The answer must consist of every line from the data that holds "submenu".
[Records shown Boundary: Start]
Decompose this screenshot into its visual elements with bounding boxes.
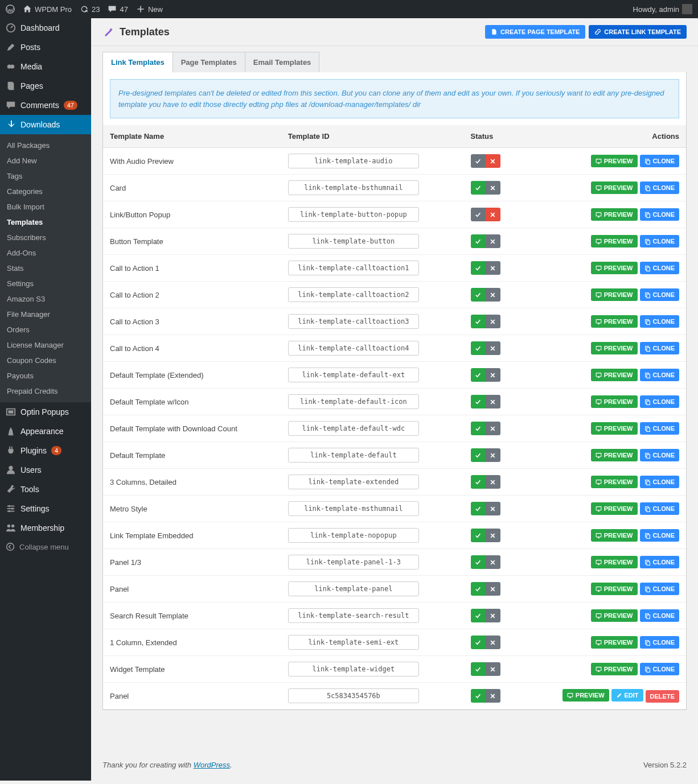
status-enable-button[interactable] — [471, 368, 486, 382]
status-disable-button[interactable] — [486, 422, 500, 435]
howdy[interactable]: Howdy, admin — [633, 4, 692, 14]
preview-button[interactable]: PREVIEW — [591, 208, 638, 221]
template-id-input[interactable] — [288, 555, 419, 570]
preview-button[interactable]: PREVIEW — [591, 636, 638, 649]
template-id-input[interactable] — [288, 501, 419, 516]
template-id-input[interactable] — [288, 581, 419, 596]
clone-button[interactable]: CLONE — [640, 288, 680, 301]
clone-button[interactable]: CLONE — [640, 235, 680, 247]
preview-button[interactable]: PREVIEW — [591, 476, 638, 488]
status-enable-button[interactable] — [471, 154, 486, 168]
clone-button[interactable]: CLONE — [640, 315, 680, 328]
menu-membership[interactable]: Membership — [0, 518, 91, 538]
clone-button[interactable]: CLONE — [640, 342, 680, 354]
status-enable-button[interactable] — [471, 689, 486, 703]
status-enable-button[interactable] — [471, 234, 486, 248]
preview-button[interactable]: PREVIEW — [591, 155, 638, 167]
template-id-input[interactable] — [288, 394, 419, 409]
template-id-input[interactable] — [288, 368, 419, 382]
preview-button[interactable]: PREVIEW — [591, 181, 638, 194]
template-id-input[interactable] — [288, 688, 419, 703]
updates-count[interactable]: 23 — [80, 5, 100, 14]
menu-tools[interactable]: Tools — [0, 480, 91, 499]
submenu-subscribers[interactable]: Subscribers — [0, 230, 91, 245]
preview-button[interactable]: PREVIEW — [591, 315, 638, 328]
clone-button[interactable]: CLONE — [640, 583, 680, 595]
status-enable-button[interactable] — [471, 448, 486, 462]
clone-button[interactable]: CLONE — [640, 449, 680, 461]
submenu-prepaid-credits[interactable]: Prepaid Credits — [0, 383, 91, 399]
preview-button[interactable]: PREVIEW — [591, 529, 638, 542]
menu-plugins[interactable]: Plugins4 — [0, 441, 91, 460]
status-disable-button[interactable] — [486, 208, 500, 221]
status-disable-button[interactable] — [486, 689, 500, 703]
submenu-amazon-s3[interactable]: Amazon S3 — [0, 291, 91, 307]
status-disable-button[interactable] — [486, 529, 500, 542]
status-disable-button[interactable] — [486, 662, 500, 676]
preview-button[interactable]: PREVIEW — [562, 689, 609, 702]
status-enable-button[interactable] — [471, 555, 486, 569]
clone-button[interactable]: CLONE — [640, 636, 680, 649]
preview-button[interactable]: PREVIEW — [591, 395, 638, 408]
menu-optin-popups[interactable]: Optin Popups — [0, 402, 91, 422]
submenu-orders[interactable]: Orders — [0, 322, 91, 337]
comments-count[interactable]: 47 — [108, 5, 128, 14]
clone-button[interactable]: CLONE — [640, 262, 680, 274]
template-id-input[interactable] — [288, 180, 419, 195]
create-page-template-button[interactable]: Create Page Template — [485, 25, 585, 39]
create-link-template-button[interactable]: Create Link Template — [589, 25, 687, 39]
status-enable-button[interactable] — [471, 341, 486, 355]
status-enable-button[interactable] — [471, 529, 486, 542]
preview-button[interactable]: PREVIEW — [591, 449, 638, 461]
preview-button[interactable]: PREVIEW — [591, 369, 638, 381]
status-enable-button[interactable] — [471, 395, 486, 408]
status-disable-button[interactable] — [486, 261, 500, 275]
template-id-input[interactable] — [288, 474, 419, 489]
clone-button[interactable]: CLONE — [640, 208, 680, 221]
preview-button[interactable]: PREVIEW — [591, 502, 638, 515]
status-enable-button[interactable] — [471, 181, 486, 195]
template-id-input[interactable] — [288, 608, 419, 623]
template-id-input[interactable] — [288, 421, 419, 436]
status-disable-button[interactable] — [486, 181, 500, 195]
clone-button[interactable]: CLONE — [640, 369, 680, 381]
status-disable-button[interactable] — [486, 555, 500, 569]
menu-users[interactable]: Users — [0, 460, 91, 480]
submenu-add-ons[interactable]: Add-Ons — [0, 245, 91, 261]
submenu-license-manager[interactable]: License Manager — [0, 337, 91, 353]
submenu-tags[interactable]: Tags — [0, 168, 91, 184]
template-id-input[interactable] — [288, 234, 419, 249]
status-disable-button[interactable] — [486, 341, 500, 355]
status-disable-button[interactable] — [486, 475, 500, 489]
status-disable-button[interactable] — [486, 315, 500, 328]
menu-appearance[interactable]: Appearance — [0, 422, 91, 441]
clone-button[interactable]: CLONE — [640, 181, 680, 194]
edit-button[interactable]: EDIT — [611, 689, 643, 702]
new-content[interactable]: New — [136, 5, 163, 14]
site-name[interactable]: WPDM Pro — [23, 5, 72, 14]
submenu-add-new[interactable]: Add New — [0, 153, 91, 168]
clone-button[interactable]: CLONE — [640, 502, 680, 515]
delete-button[interactable]: DELETE — [646, 690, 679, 703]
submenu-coupon-codes[interactable]: Coupon Codes — [0, 353, 91, 368]
preview-button[interactable]: PREVIEW — [591, 663, 638, 675]
status-enable-button[interactable] — [471, 208, 486, 221]
clone-button[interactable]: CLONE — [640, 155, 680, 167]
status-disable-button[interactable] — [486, 288, 500, 302]
preview-button[interactable]: PREVIEW — [591, 556, 638, 568]
clone-button[interactable]: CLONE — [640, 663, 680, 675]
status-enable-button[interactable] — [471, 422, 486, 435]
clone-button[interactable]: CLONE — [640, 529, 680, 542]
status-enable-button[interactable] — [471, 261, 486, 275]
status-enable-button[interactable] — [471, 582, 486, 596]
submenu-payouts[interactable]: Payouts — [0, 368, 91, 383]
tab-email-templates[interactable]: Email Templates — [245, 52, 320, 73]
template-id-input[interactable] — [288, 154, 419, 168]
status-disable-button[interactable] — [486, 154, 500, 168]
preview-button[interactable]: PREVIEW — [591, 235, 638, 247]
status-enable-button[interactable] — [471, 315, 486, 328]
menu-media[interactable]: Media — [0, 57, 91, 76]
wp-logo-icon[interactable] — [6, 5, 15, 14]
menu-dashboard[interactable]: Dashboard — [0, 18, 91, 38]
submenu-settings[interactable]: Settings — [0, 276, 91, 291]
[Records shown Boundary: End]
Worked solution:
submenu-subscribers[interactable]: Subscribers — [0, 230, 91, 245]
submenu-prepaid-credits[interactable]: Prepaid Credits — [0, 383, 91, 399]
submenu-amazon-s3[interactable]: Amazon S3 — [0, 291, 91, 307]
submenu-orders[interactable]: Orders — [0, 322, 91, 337]
submenu-add-ons[interactable]: Add-Ons — [0, 245, 91, 261]
submenu-license-manager[interactable]: License Manager — [0, 337, 91, 353]
submenu-tags[interactable]: Tags — [0, 168, 91, 184]
submenu-add-new[interactable]: Add New — [0, 153, 91, 168]
submenu-coupon-codes[interactable]: Coupon Codes — [0, 353, 91, 368]
submenu-payouts[interactable]: Payouts — [0, 368, 91, 383]
submenu-settings[interactable]: Settings — [0, 276, 91, 291]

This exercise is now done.